He began acting in about 1960, but it was only in the 1970s that he came into his own: Lumière (76, Jeanne Moreau); the Count in The Marquise of O (76, Eric Rohmer); The Wild Duck (76, Hans W. Geisendorfer), with Jean Seberg; as Jonathan in The American Friend (77, Wim Wenders); The Left-Handed Woman (77, Peter Handke); obsessed bv chess in Black and W hite Like Day and Night (78, Wolfgang Petersen); breaking up in Knife in the Head (78, Reinhard Hauff); The Boys from Brazil (78, Franklin M. Schaffner); as Harker in Nosferatu (79, Werner Herzog); The Girl from Lorraine (80, Claude Goretta); Lady of the Camélias (81, Mauro Bolognini); Circle of Deceit (81, Volker Schlondorff); Hands Up! (83, Jerzy Skolimowski); never better than as the man increasingly lost in Lisbon in In the White City (83, Alain Tanner); an angel in Wings of Desire (87, Wenders); brilliantly irresponsible in Strapless (89, David Hare); Especially on Sunday (91, Giuseppe Tornatore); The Last Days of Chez Nous (92, Gillian Armstrong); Faraway, So Close (93, Wenders); as Saint- Exupéry in Saint-Ex (97, Anand Tucker); Bread and Tulips (00, Tornatore).
For twenty-five years, Bruno Ganz has been the ideal melancholy angel, watching over sad times even if there’s little he can do to improve them. Though Swiss, he seems to link hands with the ages of Harry Lime and George Smiley. He is the kind of actor who might have been trained bv Trevor Howard or Gérard Philipe—which is a reminder that both of those actors could ignite a love story and knock women off their feet.
Ganz can be battered, hangdog, at the end of his tether, but he has charm and humor just beneath the surface.

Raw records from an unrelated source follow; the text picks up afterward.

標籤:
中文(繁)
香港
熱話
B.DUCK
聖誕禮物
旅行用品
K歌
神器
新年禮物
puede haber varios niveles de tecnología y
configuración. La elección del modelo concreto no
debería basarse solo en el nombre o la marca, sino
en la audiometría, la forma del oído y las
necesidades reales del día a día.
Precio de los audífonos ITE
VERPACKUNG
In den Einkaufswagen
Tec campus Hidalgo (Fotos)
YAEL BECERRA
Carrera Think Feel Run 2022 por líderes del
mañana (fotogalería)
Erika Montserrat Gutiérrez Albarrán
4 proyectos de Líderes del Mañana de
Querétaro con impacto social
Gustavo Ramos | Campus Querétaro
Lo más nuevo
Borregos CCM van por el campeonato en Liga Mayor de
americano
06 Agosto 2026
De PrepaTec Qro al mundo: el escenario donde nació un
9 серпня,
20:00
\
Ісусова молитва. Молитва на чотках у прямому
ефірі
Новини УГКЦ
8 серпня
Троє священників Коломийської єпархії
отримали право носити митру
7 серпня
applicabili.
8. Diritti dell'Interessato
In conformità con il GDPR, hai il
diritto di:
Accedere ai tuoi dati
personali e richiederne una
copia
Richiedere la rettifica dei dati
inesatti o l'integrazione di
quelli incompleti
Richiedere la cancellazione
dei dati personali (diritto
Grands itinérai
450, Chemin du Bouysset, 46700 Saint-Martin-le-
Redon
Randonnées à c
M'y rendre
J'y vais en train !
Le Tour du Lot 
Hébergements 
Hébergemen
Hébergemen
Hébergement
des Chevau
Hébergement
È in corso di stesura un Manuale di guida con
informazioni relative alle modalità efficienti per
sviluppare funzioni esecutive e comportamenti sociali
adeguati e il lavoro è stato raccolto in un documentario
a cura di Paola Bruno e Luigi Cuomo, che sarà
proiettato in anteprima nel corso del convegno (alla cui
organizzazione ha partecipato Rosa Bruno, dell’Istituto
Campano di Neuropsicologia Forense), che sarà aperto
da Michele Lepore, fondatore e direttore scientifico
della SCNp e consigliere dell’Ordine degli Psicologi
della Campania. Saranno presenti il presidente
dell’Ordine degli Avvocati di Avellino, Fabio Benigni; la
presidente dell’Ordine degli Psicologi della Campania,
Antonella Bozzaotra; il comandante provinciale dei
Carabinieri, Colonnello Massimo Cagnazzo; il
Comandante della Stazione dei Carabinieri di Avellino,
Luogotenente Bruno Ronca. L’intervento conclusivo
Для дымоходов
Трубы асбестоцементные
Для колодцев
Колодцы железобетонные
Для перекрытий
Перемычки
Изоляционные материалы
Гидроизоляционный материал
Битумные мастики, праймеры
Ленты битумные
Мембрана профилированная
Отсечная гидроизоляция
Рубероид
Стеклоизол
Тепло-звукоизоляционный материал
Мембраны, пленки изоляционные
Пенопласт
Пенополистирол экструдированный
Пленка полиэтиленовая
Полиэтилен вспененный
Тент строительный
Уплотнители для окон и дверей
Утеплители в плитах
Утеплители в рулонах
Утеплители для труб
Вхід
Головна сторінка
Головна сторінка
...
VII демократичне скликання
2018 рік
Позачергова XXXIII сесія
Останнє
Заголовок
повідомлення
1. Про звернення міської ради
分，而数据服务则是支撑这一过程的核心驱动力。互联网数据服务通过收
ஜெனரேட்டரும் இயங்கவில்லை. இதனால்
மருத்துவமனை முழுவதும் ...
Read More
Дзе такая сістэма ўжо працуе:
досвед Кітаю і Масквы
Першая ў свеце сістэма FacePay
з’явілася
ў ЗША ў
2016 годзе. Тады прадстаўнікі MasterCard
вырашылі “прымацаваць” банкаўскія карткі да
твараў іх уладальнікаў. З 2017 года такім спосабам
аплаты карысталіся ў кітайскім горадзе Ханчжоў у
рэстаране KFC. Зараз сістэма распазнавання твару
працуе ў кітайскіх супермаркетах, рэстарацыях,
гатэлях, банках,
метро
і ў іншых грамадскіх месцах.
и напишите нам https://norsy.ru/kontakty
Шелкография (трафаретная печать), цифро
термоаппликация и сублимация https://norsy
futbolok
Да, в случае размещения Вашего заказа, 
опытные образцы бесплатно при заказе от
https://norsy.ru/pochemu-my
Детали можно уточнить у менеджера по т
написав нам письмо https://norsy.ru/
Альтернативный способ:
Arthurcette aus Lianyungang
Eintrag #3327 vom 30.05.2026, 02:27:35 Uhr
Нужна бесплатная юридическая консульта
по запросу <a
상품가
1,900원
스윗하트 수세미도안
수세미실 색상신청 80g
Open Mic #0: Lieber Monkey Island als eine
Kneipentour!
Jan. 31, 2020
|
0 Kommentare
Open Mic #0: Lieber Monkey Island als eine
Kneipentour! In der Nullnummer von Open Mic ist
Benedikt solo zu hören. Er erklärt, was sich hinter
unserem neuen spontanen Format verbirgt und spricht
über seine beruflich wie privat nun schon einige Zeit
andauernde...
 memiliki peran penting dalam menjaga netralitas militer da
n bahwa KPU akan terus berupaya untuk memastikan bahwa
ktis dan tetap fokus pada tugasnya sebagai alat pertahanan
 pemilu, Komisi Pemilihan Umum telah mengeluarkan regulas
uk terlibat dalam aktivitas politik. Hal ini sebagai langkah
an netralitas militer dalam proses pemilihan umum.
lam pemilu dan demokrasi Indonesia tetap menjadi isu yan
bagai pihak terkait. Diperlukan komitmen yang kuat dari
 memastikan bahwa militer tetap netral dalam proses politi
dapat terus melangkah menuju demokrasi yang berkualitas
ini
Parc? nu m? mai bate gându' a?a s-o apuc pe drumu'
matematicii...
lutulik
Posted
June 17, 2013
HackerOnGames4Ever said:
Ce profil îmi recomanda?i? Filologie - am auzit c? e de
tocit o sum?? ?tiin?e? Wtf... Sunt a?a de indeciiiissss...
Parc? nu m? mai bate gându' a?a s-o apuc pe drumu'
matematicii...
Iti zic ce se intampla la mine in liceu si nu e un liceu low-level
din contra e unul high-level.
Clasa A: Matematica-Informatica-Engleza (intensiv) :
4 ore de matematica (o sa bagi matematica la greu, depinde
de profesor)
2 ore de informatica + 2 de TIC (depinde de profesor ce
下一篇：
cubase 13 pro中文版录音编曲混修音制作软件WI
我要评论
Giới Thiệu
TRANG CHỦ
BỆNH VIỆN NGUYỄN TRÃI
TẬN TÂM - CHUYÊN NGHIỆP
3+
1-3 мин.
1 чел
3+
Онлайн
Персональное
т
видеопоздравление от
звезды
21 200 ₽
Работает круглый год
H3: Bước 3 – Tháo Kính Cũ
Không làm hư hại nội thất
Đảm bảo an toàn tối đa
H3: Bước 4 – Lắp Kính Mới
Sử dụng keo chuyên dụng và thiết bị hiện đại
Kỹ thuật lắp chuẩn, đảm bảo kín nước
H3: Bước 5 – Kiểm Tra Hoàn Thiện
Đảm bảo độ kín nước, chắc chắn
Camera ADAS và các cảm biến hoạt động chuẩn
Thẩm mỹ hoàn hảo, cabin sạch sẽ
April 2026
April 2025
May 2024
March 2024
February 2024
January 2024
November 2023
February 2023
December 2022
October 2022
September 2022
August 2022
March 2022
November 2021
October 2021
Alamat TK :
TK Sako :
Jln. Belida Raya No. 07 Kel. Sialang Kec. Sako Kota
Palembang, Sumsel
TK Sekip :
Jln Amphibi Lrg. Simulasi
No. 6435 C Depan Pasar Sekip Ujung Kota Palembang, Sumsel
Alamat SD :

He has been a wandering actor, with much work done for German television (including a Faust as recently as 2000). He is modest and restrained in most of what he does, as if touched by a Graham Greene-like realization that we are too far gone now for tragic heroes. He has a way of watching more showy actors that rivets attention.